What fresh hell is this?
The wisecracker humorist and Algonquin Round Table regular Dorothy Parker asked that question often in her essays for Vanity Fair, Ladies’ Home Journal and The New Yorker, among other Roaring Twenties publications. Golf course superintendents ask it far more often — often to themselves, and often before cutting from the earth a sample, 4¼ inches in diameter, of what they think is diseased turf, wrapping it in a damp paper towel and a sheet of aluminum foil, shipping it overnight to one of the handful of trusted diagnostics labs and waiting, often impatiently, for the results.
Upon receiving said samples, the experts at those diagnostics labs will, in turn, often ask themselves Parker’s famous question, as well.
There is no shortage of diseases spreading across golf course turf. Dollar spot. Leaf spot. Necrotic ring spot. Brown ring patch. Brown patch. Yellow patch. Large patch. Summer patch. Take-all patch. Take-all root rot. Pythium root rot. Pythium root dysfunction. Pythium blight. Southern blight. Spring dead spot. Fairy ring. Anthracnose. Thanks to burgeoning molecular biology tech, the number of diseases will almost certainly increase in perpetuity. Superintendents will continue to be flummoxed. Lab diagnosticians will continue to receive samples. The stress of the turf will continue to transfer directly to those who tend to it.
“I feel the pressure, I really do,” says Lee Butler, the longtime extension coordinator in Plant Pathology at NC State University, where he also heads the Kerns Lab. “It can be pretty stressful on our end. You can feel the stress even over the phone. You can hear it in their voice. You want to help. You want to figure it out.

“It’s serious business, and that’s why we take it as serious as we do.”
Butler has talked with plenty of stressed turf pros during his more than 25 years in Raleigh. He has also received plenty of samples that had him metaphorically scratching his head at first. Only about half of the samples he receives are diseased at all — the rest are plagued by abiotic issues, “like shade, drainage, layering, compaction, poor management decisions, over-regulation, under-fertilization, etc., etc., etc.” — and, as he says, “getting the diagnosis of no disease is just as important as a diagnosis.”
And a diagnosis of no disease is more fun and makes for a better story, at least in hindsight, than any of those diseases listed above.
Butler has peered through his microscope at turf samples discolored by a late-night golfer — and rather sloppy drinker — whose dripping beer bottle followed his errant putts around the greens. Same for samples marked by animal urine and human urine. The telltale difference between man and beast? “When you look at the photographs, you can always tell it’s a human who peed on the green,” Butler says, “because there’s a little trail.” Animals, conversely, tend to squat in one spot. Every spring and summer, there is an uptick in greens covered in little dots of sunscreen aerosols, the result of golfers protecting themselves against UV rays before three-putting again.

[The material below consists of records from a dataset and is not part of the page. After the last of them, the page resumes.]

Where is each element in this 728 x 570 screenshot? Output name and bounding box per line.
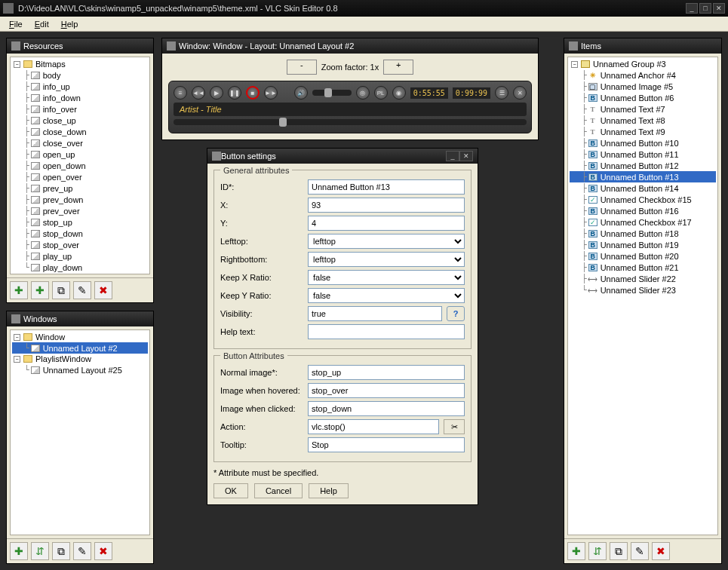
menu-edit[interactable]: Edit xyxy=(30,18,54,30)
tree-item[interactable]: └Unnamed Layout #2 xyxy=(12,342,148,354)
tree-item[interactable]: ├BUnnamed Button #14 xyxy=(570,182,716,194)
skin-stop-button[interactable]: ■ xyxy=(246,86,260,100)
menu-help[interactable]: Help xyxy=(57,18,83,30)
skin-close-button[interactable]: ✕ xyxy=(513,86,527,100)
resources-copy-button[interactable]: ⧉ xyxy=(52,281,70,299)
skin-eq-button[interactable]: ◎ xyxy=(356,86,370,100)
tree-item[interactable]: −PlaylistWindow xyxy=(12,354,148,364)
tree-item[interactable]: ├info_over xyxy=(12,103,148,115)
tree-item[interactable]: ├open_over xyxy=(12,171,148,182)
resources-edit-button[interactable]: ✎ xyxy=(73,281,91,299)
tree-item[interactable]: ├BUnnamed Button #12 xyxy=(570,160,716,171)
zoom-out-button[interactable]: - xyxy=(287,60,317,75)
resources-add-sub-button[interactable]: ✚ xyxy=(31,281,49,299)
tree-item[interactable]: ├BUnnamed Button #20 xyxy=(570,250,716,262)
tree-item[interactable]: ├▢Unnamed Image #5 xyxy=(570,81,716,92)
tree-item[interactable]: ├TUnnamed Text #8 xyxy=(570,115,716,126)
skin-vol-slider[interactable] xyxy=(312,90,352,96)
ok-button[interactable]: OK xyxy=(213,483,248,498)
select-keepx[interactable]: false xyxy=(308,270,465,285)
tree-item[interactable]: ├prev_up xyxy=(12,182,148,194)
skin-preview[interactable]: ≡ ◄◄ ▶ ❚❚ ■ ►► 🔊 ◎ PL ◉ 0:55:55 0:99:99 xyxy=(168,81,532,133)
skin-seek-slider[interactable] xyxy=(174,119,527,125)
menu-file[interactable]: File xyxy=(5,18,27,30)
tree-item[interactable]: ├info_down xyxy=(12,92,148,103)
tree-item[interactable]: ├BUnnamed Button #6 xyxy=(570,92,716,103)
skin-info-button[interactable]: ☰ xyxy=(495,86,508,100)
skin-ml-button[interactable]: ◉ xyxy=(392,86,406,100)
items-add-button[interactable]: ✚ xyxy=(567,542,585,560)
tree-item[interactable]: ├BUnnamed Button #19 xyxy=(570,239,716,250)
skin-next-button[interactable]: ►► xyxy=(264,86,278,100)
tree-item[interactable]: ├TUnnamed Text #9 xyxy=(570,126,716,137)
skin-prev-button[interactable]: ◄◄ xyxy=(192,86,205,100)
help-button[interactable]: Help xyxy=(309,483,349,498)
tree-item[interactable]: ├BUnnamed Button #10 xyxy=(570,137,716,149)
tree-item[interactable]: ├prev_over xyxy=(12,205,148,216)
tree-item[interactable]: ├close_down xyxy=(12,126,148,137)
tree-root[interactable]: −Bitmaps xyxy=(12,59,148,69)
resources-add-button[interactable]: ✚ xyxy=(10,281,28,299)
input-action[interactable] xyxy=(308,419,439,434)
skin-pause-button[interactable]: ❚❚ xyxy=(228,86,241,100)
input-hover[interactable] xyxy=(308,383,465,398)
tree-item[interactable]: ├BUnnamed Button #21 xyxy=(570,262,716,273)
select-rightbottom[interactable]: lefttop xyxy=(308,252,465,267)
input-helptext[interactable] xyxy=(308,324,465,339)
input-visibility[interactable] xyxy=(308,306,442,321)
input-click[interactable] xyxy=(308,401,465,416)
input-tooltip[interactable] xyxy=(308,437,465,452)
tree-item[interactable]: ├body xyxy=(12,69,148,81)
skin-play-button[interactable]: ▶ xyxy=(210,86,223,100)
tree-item[interactable]: └Unnamed Layout #25 xyxy=(12,364,148,375)
items-edit-button[interactable]: ✎ xyxy=(631,542,649,560)
tree-item[interactable]: ├close_up xyxy=(12,115,148,126)
tree-item[interactable]: ├info_up xyxy=(12,81,148,92)
select-lefttop[interactable]: lefttop xyxy=(308,234,465,249)
windows-copy-button[interactable]: ⧉ xyxy=(52,542,70,560)
items-copy-button[interactable]: ⧉ xyxy=(610,542,628,560)
tree-item[interactable]: ├BUnnamed Button #13 xyxy=(570,171,716,182)
skin-pl-button[interactable]: PL xyxy=(374,86,388,100)
visibility-help-button[interactable]: ? xyxy=(447,306,465,321)
input-y[interactable] xyxy=(308,216,465,231)
tree-item[interactable]: ├prev_down xyxy=(12,194,148,205)
input-id[interactable] xyxy=(308,179,465,195)
input-x[interactable] xyxy=(308,198,465,213)
tree-item[interactable]: ├open_up xyxy=(12,149,148,160)
tree-root[interactable]: −Unnamed Group #3 xyxy=(570,59,716,69)
windows-dup-button[interactable]: ⇵ xyxy=(31,542,49,560)
tree-item[interactable]: ├BUnnamed Button #18 xyxy=(570,228,716,239)
tree-item[interactable]: ├✳Unnamed Anchor #4 xyxy=(570,69,716,81)
zoom-in-button[interactable]: + xyxy=(383,60,413,75)
cancel-button[interactable]: Cancel xyxy=(254,483,303,498)
tree-item[interactable]: ├stop_down xyxy=(12,228,148,239)
windows-edit-button[interactable]: ✎ xyxy=(73,542,91,560)
tree-item[interactable]: ├stop_up xyxy=(12,216,148,228)
tree-item[interactable]: └⟷Unnamed Slider #23 xyxy=(570,284,716,296)
resources-delete-button[interactable]: ✖ xyxy=(94,281,112,299)
skin-vol-button[interactable]: 🔊 xyxy=(294,86,308,100)
items-delete-button[interactable]: ✖ xyxy=(652,542,670,560)
windows-add-button[interactable]: ✚ xyxy=(10,542,28,560)
select-keepy[interactable]: false xyxy=(308,288,465,303)
tree-item[interactable]: ├⟷Unnamed Slider #22 xyxy=(570,273,716,284)
skin-menu-button[interactable]: ≡ xyxy=(174,86,187,100)
tree-item[interactable]: −Window xyxy=(12,332,148,342)
settings-min-button[interactable]: _ xyxy=(446,151,459,161)
windows-delete-button[interactable]: ✖ xyxy=(94,542,112,560)
minimize-button[interactable]: _ xyxy=(686,3,698,14)
items-tree[interactable]: −Unnamed Group #3├✳Unnamed Anchor #4├▢Un… xyxy=(567,57,718,535)
tree-item[interactable]: ├stop_over xyxy=(12,239,148,250)
input-normal[interactable] xyxy=(308,365,465,380)
settings-close-button[interactable]: ✕ xyxy=(459,151,473,161)
tree-item[interactable]: ├play_up xyxy=(12,250,148,262)
tree-item[interactable]: └play_down xyxy=(12,262,148,273)
tree-item[interactable]: ├BUnnamed Button #16 xyxy=(570,205,716,216)
tree-item[interactable]: ├BUnnamed Button #11 xyxy=(570,149,716,160)
maximize-button[interactable]: □ xyxy=(699,3,711,14)
tree-item[interactable]: ├open_down xyxy=(12,160,148,171)
items-move-button[interactable]: ⇵ xyxy=(588,542,607,560)
resources-tree[interactable]: −Bitmaps├body├info_up├info_down├info_ove… xyxy=(10,57,150,274)
tree-item[interactable]: ├close_over xyxy=(12,137,148,149)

Vandalism and sabotage are common enough that Rich Buckley, director of the Plant Diagnostic Laboratory and Nematode Detection Service at the Ralph Geiger Turfgrass Education Center at Rutgers University, coined a term that would be at home in a Grateful Dead song: “Glyphosate is readily available, or it used to be,” he says, “and we’ve seen guys put it in balloons and throw them over the fence — glyphosate water balloons onto a putting green — and they broke and they made starlight splashes.”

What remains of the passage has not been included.